Instructions to follow
Only the lines from the one that includes "Musique & Groupes" through the last line below belong in the reply, copied exactly and without pictures.

Records shown
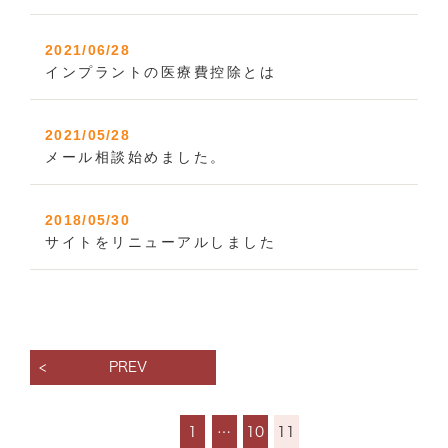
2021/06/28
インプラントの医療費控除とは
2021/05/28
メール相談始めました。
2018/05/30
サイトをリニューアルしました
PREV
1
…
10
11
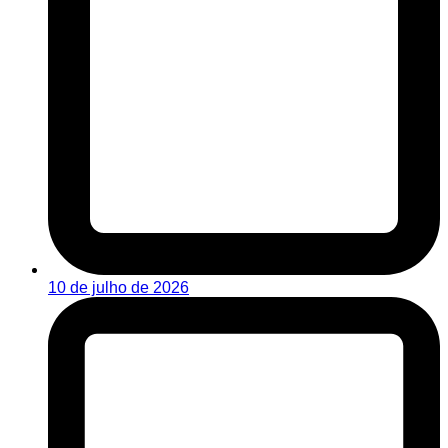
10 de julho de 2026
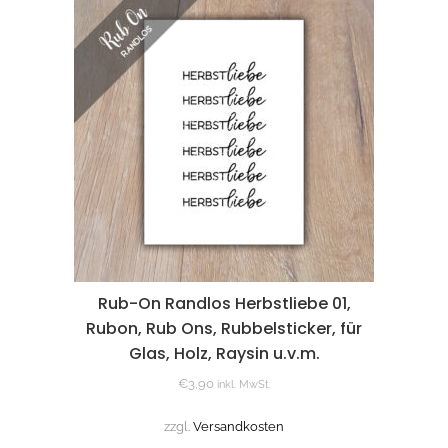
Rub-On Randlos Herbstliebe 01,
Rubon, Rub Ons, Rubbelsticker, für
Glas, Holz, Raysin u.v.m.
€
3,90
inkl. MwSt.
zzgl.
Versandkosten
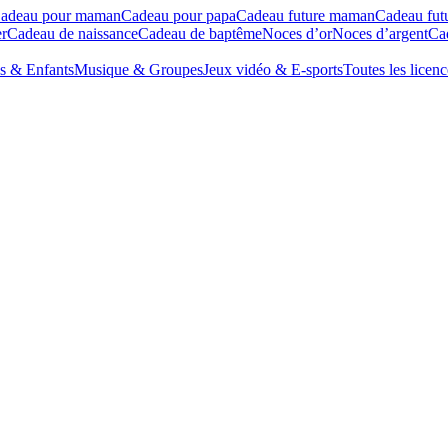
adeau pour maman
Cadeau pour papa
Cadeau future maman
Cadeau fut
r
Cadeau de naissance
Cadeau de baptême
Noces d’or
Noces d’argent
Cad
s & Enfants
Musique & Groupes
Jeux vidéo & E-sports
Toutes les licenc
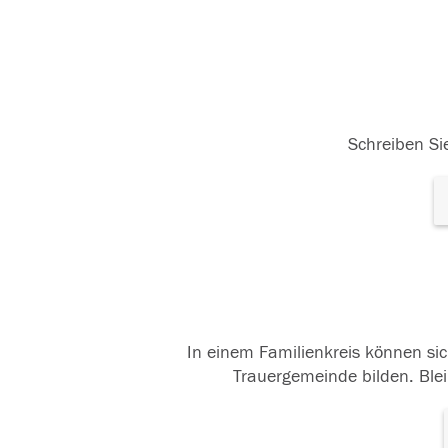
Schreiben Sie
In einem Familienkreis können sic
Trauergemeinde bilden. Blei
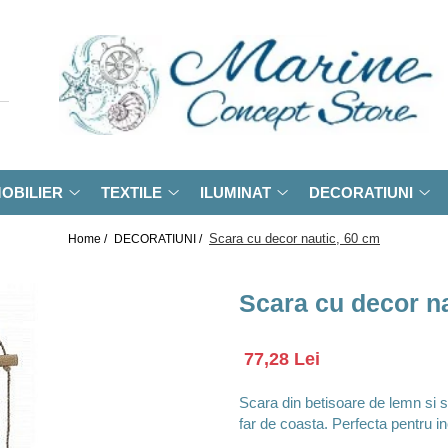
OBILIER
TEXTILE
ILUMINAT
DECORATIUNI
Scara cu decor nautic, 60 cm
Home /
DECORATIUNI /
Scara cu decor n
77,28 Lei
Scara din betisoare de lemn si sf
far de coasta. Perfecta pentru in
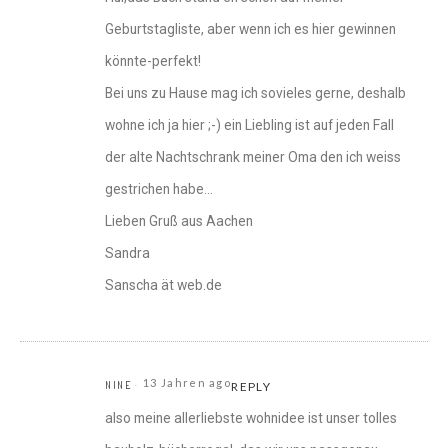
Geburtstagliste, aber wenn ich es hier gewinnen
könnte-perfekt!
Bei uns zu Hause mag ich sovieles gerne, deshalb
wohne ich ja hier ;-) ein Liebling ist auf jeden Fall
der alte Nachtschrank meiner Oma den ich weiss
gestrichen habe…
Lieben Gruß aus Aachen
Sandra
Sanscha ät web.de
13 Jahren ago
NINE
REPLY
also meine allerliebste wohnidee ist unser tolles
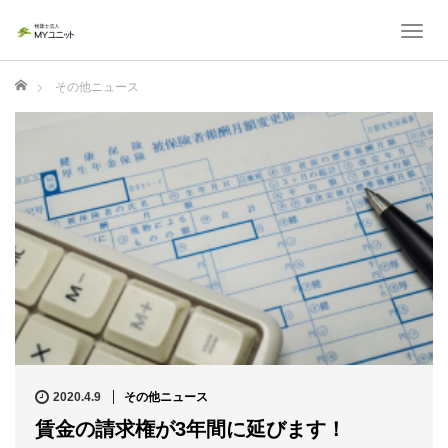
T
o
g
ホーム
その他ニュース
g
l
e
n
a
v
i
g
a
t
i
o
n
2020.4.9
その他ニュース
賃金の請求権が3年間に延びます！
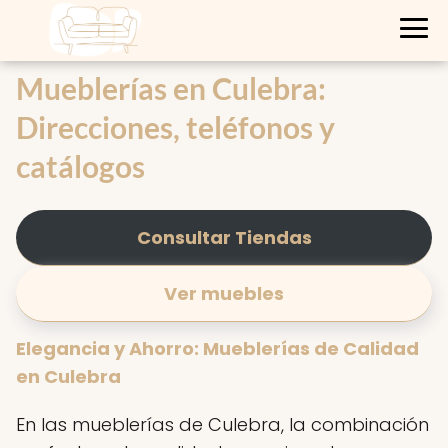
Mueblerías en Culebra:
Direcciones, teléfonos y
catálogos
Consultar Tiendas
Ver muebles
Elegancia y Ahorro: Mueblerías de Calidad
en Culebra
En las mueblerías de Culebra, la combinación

Response area
Musique & Groupes
Jeux vidéo & E-sports
Toutes les licenc
Schreiben Sie
In einem Familienkreis können sic
Trauergemeinde bilden. Blei
OBILIER
TEXTILE
ILUMINAT
DECORATIUNI
Scara cu decor nautic, 60 cm
Home /
DECORATIUNI /
Scara cu decor n
77,28 Lei
Scara din betisoare de lemn si sf
far de coasta. Perfecta pentru in
Geburtstagliste, aber wenn ich es hier gewinnen
könnte-perfekt!
Bei uns zu Hause mag ich sovieles gerne, deshalb
wohne ich ja hier ;-) ein Liebling ist auf jeden Fall
der alte Nachtschrank meiner Oma den ich weiss
gestrichen habe…
Lieben Gruß aus Aachen
Sandra
Sanscha ät web.de
13 Jahren ago
NINE
REPLY
also meine allerliebste wohnidee ist unser tolles
T
o
g
ホーム
その他ニュース
g
l
e
n
a
v
i
g
a
t
i
o
n
2020.4.9
その他ニュース
賃金の請求権が3年間に延びます！
Mueblerías en Culebra:
Direcciones, teléfonos y
catálogos
Consultar Tiendas
Ver muebles
Elegancia y Ahorro: Mueblerías de Calidad
en Culebra
En las mueblerías de Culebra, la combinación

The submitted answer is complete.